On the professional side, apps like Final Cut Pro and Logic Pro could benefit from AI-assisted workflows. Auto-captioning, scene detection, and even AI-generated music tracks are possibilities that Apple has been exploring. With the rumored partnership with Google's Gemini, Apple could also bring cloud-based AI capabilities to pro apps for tasks that require more computational power, all while maintaining its privacy guarantees through end-to-end encryption and ephemeral processing.

Developers get new tools

WWDC is primarily a developer conference, and Apple is expected to announce a suite of new APIs and frameworks to help developers integrate AI into their own apps. The ability to hook third-party AI assistants into Siri will likely be accompanied by a new "SiriKit for AI" that provides standardized interfaces for voice interaction, context sharing, and action execution. Additionally, improvements to Xcode's code completion and debugging features, powered by machine learning, could streamline the development experience.

Apple may also introduce new extensions for SwiftUI that allow developers to easily incorporate chatbot-like conversational interfaces directly into their apps. These extensions could automatically handle state management, voice-to-text conversion, and response generation, dramatically reducing the complexity of building AI-powered features. Combined with the system-wide stability improvements, developers might find that their apps run more smoothly and require less boilerplate code for common tasks.

visionOS and the future of spatial computing

With the Vision Pro now entering its second generation, visionOS is expected to receive updates that leverage AI in spatial computing contexts. Siri could become a hands-free navigator for the spatial interface, allowing users to arrange windows, launch apps, and search for content using voice commands alone. The standalone Siri app might also make an appearance on visionOS, providing a dedicated space for managing spatial AI interactions. Additionally, improved object recognition and scene understanding could enable new augmented reality experiences, such as virtual furniture placement that adapts to your room's lighting in real time.
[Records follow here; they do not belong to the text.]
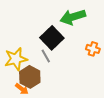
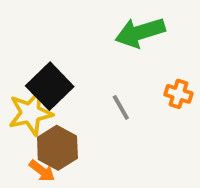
black square: (52, 38) -> (50, 86), moved
gray line: (46, 56) -> (121, 107), moved

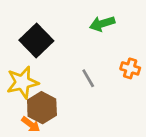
green arrow: (140, 32) -> (102, 24), size x0.7
black square: (50, 86) -> (36, 40), moved

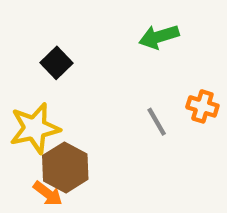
black square: (36, 40) -> (57, 63), size x0.6
gray line: (88, 78) -> (157, 122), moved

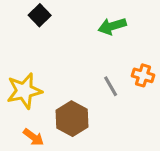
black square: (57, 63) -> (40, 15), moved
brown hexagon: (65, 167) -> (72, 119), moved

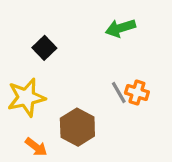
black square: (40, 15) -> (44, 48), moved
orange cross: (143, 75) -> (137, 92), moved

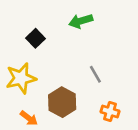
green arrow: (120, 28) -> (81, 21), moved
orange cross: (137, 92) -> (110, 111), moved

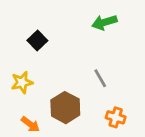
green arrow: (81, 21) -> (104, 22), moved
yellow star: (21, 78) -> (22, 82), size x0.7

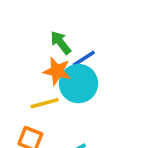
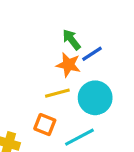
cyan circle: (78, 84) -> (95, 98), moved

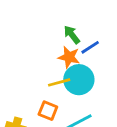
cyan circle: (95, 98) -> (79, 80), moved

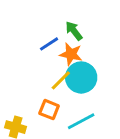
blue line: (90, 47) -> (49, 44), moved
yellow line: (59, 82) -> (61, 80), turned -30

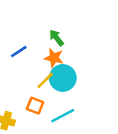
blue line: (49, 44) -> (19, 52), moved

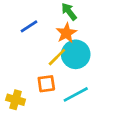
orange star: (54, 58) -> (66, 33), turned 30
orange square: (35, 106) -> (46, 84), turned -30

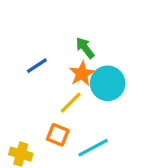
cyan circle: (76, 54) -> (108, 83), moved
orange square: (46, 84) -> (58, 135), turned 30

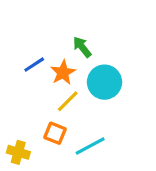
orange star: (82, 74) -> (63, 73), moved

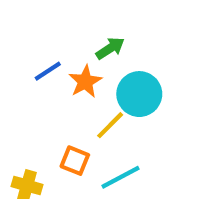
green arrow: (82, 47) -> (110, 48), turned 95
yellow line: (68, 101) -> (110, 125), moved

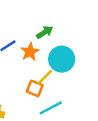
orange square: (75, 161) -> (35, 88), moved

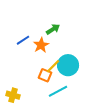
cyan circle: (62, 59) -> (68, 65), moved

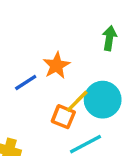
green arrow: (53, 29) -> (109, 38), moved, turned -48
blue line: (23, 40) -> (26, 83), moved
Behind the scenes: hardware drivers

These software updates are likely underpinned by new hardware. The upcoming iPhone 27 and MacBook Pro M5 series are rumored to feature neural engines with significantly higher performance, enabling more complex on-device AI processing. Apple's continued investment in custom silicon, including the M5 Ultra and A19 chips, ensures that the AI features announced at WWDC will have the necessary compute headroom when they ship to users in the fall. The new chips are also expected to improve battery efficiency, offsetting the energy demands of always-on AI assistants.
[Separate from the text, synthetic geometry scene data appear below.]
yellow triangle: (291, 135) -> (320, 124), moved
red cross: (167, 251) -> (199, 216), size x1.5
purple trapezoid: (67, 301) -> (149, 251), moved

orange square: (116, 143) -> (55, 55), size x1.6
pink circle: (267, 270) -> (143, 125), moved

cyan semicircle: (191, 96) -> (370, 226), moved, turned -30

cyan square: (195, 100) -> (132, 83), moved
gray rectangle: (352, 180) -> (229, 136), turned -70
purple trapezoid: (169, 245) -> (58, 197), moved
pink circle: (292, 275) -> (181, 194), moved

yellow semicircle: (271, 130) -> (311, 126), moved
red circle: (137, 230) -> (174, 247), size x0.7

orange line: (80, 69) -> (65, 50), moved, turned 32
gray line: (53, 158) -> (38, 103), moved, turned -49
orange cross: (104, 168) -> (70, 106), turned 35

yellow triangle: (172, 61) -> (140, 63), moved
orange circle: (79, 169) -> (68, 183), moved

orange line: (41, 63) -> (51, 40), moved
In summary, WWDC 2026 shapes up to be a pivotal moment for Apple. By prioritizing stability with a Snow Leopard-like update and simultaneously transforming Siri into a competitive chatbot platform, the company is addressing two of its biggest challenges: software quality and AI relevance. Whether these moves will be enough to catch up to the rapid pace of innovation set by Google and OpenAI remains to be seen, but Apple is clearly laying the groundwork for a more intelligent, reliable ecosystem. Developers and users alike will be watching closely when the keynote kicks off on June 8.